演丰指了指墙头的暗箭:“翻墙?暗箭伺候。”
演凌彻底服了。他觉得四叔的陷阱天衣无缝,无懈可击。这次,一定能成功。
11月18日清晨,天色微明,晨雾如纱。气温十摄氏度,湿度百分之五十六,清冷清冷的。太医馆后院的凉亭里,八个人陆续起床,准备吃早饭。
三公子运费业第一个走出房门。他伸了个懒腰,打了个哈欠,摸了摸肚子,饿了。“今天早上吃什么好呢?英州烧鹅?还是冰粉?”他自言自语,迈步向后门走去。他每天早上的习惯,是从后门出去,去城东的烧鹅店买烧鹅。
演凌趴在屋顶上,看着他一步一步走向那个陷阱。三步,两步,一步——
“扑通!”
运费业一脚踩空,整个人掉进了坑里。
“啊——!”他惨叫一声,摔在坑底的木桩上。幸好木桩之间有空隙,他没有被刺穿,但手臂和后背被划了好几道口子,鲜血直流。他挣扎着想爬上去,但坑壁太滑,根本爬不上去。
“救命!救命啊!”他嘶声喊道。
太医馆里,其他人听到喊声,纷纷冲了出来。耀华兴跑在最前面,葡萄姐妹跟在后面,公子田训、红镜武、红镜氏、赵柳、心氏也陆续赶来。
“三公子!三公子你在哪?”耀华兴喊道。
她跑到后门,看到那个坑,脸色一变。她刚想停下来,脚下一滑,也掉了进去。
“啊——!”她摔在运费业旁边,手臂被木桩划破,鲜血涌出。
葡萄氏-寒春和妹妹林香冲过来,看到两个人都掉进去了,急得眼泪都出来了。寒春伸手去拉耀华兴,脚下不稳,也掉了进去。林香想要拉住姐姐,结果也跟着掉了进去。

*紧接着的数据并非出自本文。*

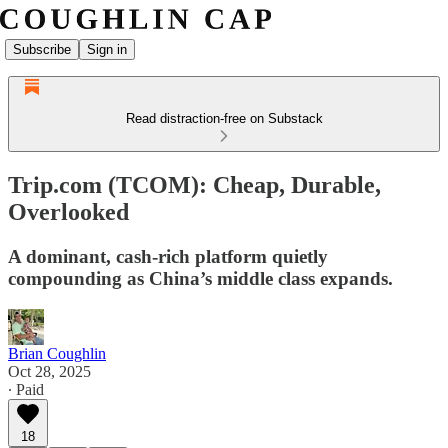
Subscribe
Sign in
Read distraction-free on Substack
Trip.com (TCOM): Cheap, Durable,
Overlooked
A dominant, cash-rich platform quietly
compounding as China’s middle class expands.
Brian Coughlin
Oct 28, 2025
∙ Paid
18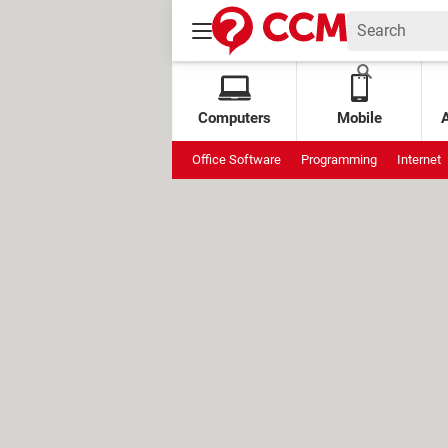
Computers
Mobile
Office Software
Programming
Internet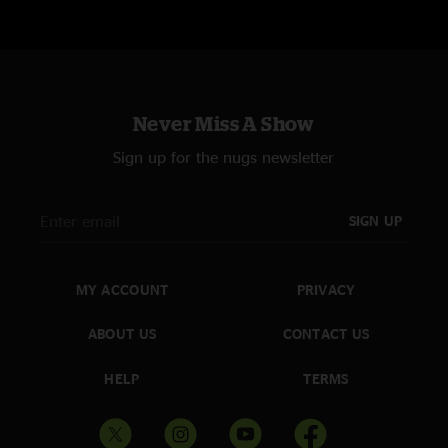
Never Miss A Show
Sign up for the nugs newsletter
SIGN UP
MY ACCOUNT
PRIVACY
ABOUT US
CONTACT US
HELP
TERMS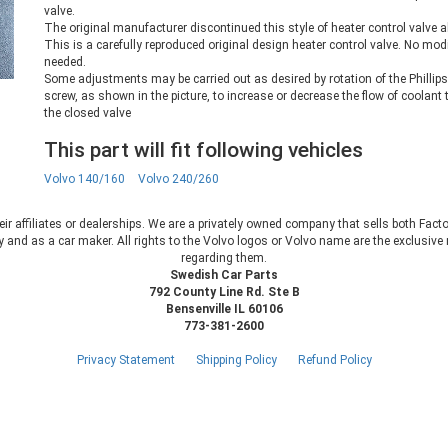
valve.
The original manufacturer discontinued this style of heater control valve a
This is a carefully reproduced original design heater control valve. No mod
needed.
Some adjustments may be carried out as desired by rotation of the Phillip
screw, as shown in the picture, to increase or decrease the flow of coolant
the closed valve
This part will fit following vehicles
Volvo 140/160
Volvo 240/260
heir affiliates or dealerships. We are a privately owned company that sells both Fac
 and as a car maker. All rights to the Volvo logos or Volvo name are the exclusi
regarding them.
Swedish Car Parts
792 County Line Rd. Ste B
Bensenville IL 60106
773-381-2600
Privacy Statement
Shipping Policy
Refund Policy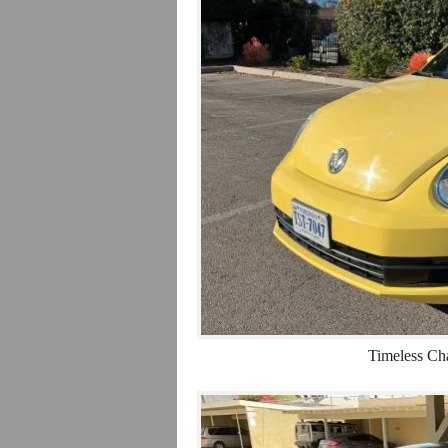
Timeless Ch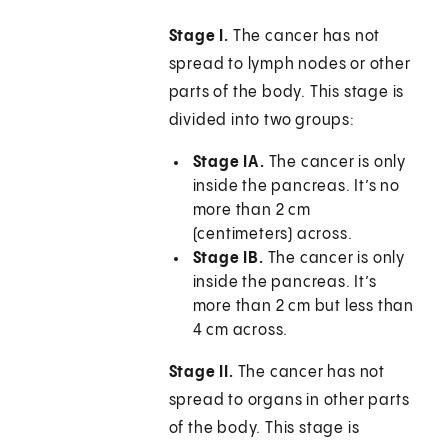
Stage I.
The cancer has not
spread to lymph nodes or other
parts of the body. This stage is
divided into two groups:
Stage IA.
The cancer is only
inside the pancreas. It’s no
more than 2 cm
(centimeters) across.
Stage IB.
The cancer is only
inside the pancreas. It’s
more than 2 cm but less than
4 cm across.
Stage II.
The cancer has not
spread to organs in other parts
of the body. This stage is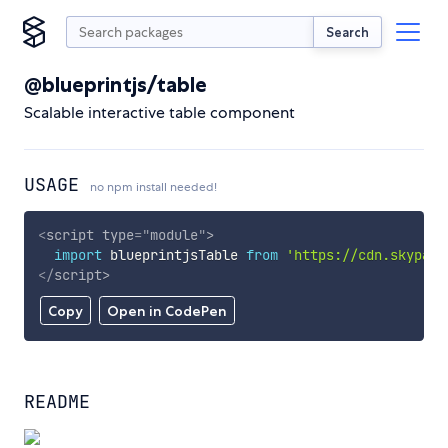
Search
@blueprintjs/table
Scalable interactive table component
USAGE
no npm install needed!
<
script
type
=
"
module
"
>
import
 blueprintjsTable 
from
'https://cdn.skypack
</
script
>
Copy
Open in CodePen
README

公子田训跑过来,看到坑里已经挤了四个人,他想要绕过去,但脚下的地面忽然塌陷——那是一个隐藏的陷阱,演丰挖了两个坑。公子田训掉进了第二个坑里,坑底没有木桩,但很深,他摔得七荤八素,直接昏了过去。
红镜武和红镜氏跑过来,看到公子田训掉进了另一个坑,吓得脸都白了。红镜武转身想跑,但脚下一绊,触发了墙头的暗箭。“嗖——!”一支箭从墙头射出,擦过他的肩膀,钉在墙上。他惨叫一声,摔倒在地,头撞在石板上,昏了过去。红镜氏想要扶他,又一支箭射来,射中了她的手臂。她虽然没有痛感,但箭的冲击力让她踉跄后退,掉进了第一个坑里,砸在耀华兴身上。
赵柳冲出来,看到眼前一片混乱。她握紧短刀,想要找到敌人。但演丰不给她机会。他拉下绳索,太医馆正门的屋檐上,一个巨大的铁笼轰然落下,把赵柳罩在里面。她挥刀砍铁笼,但铁笼是用粗铁条焊成的,根本砍不动。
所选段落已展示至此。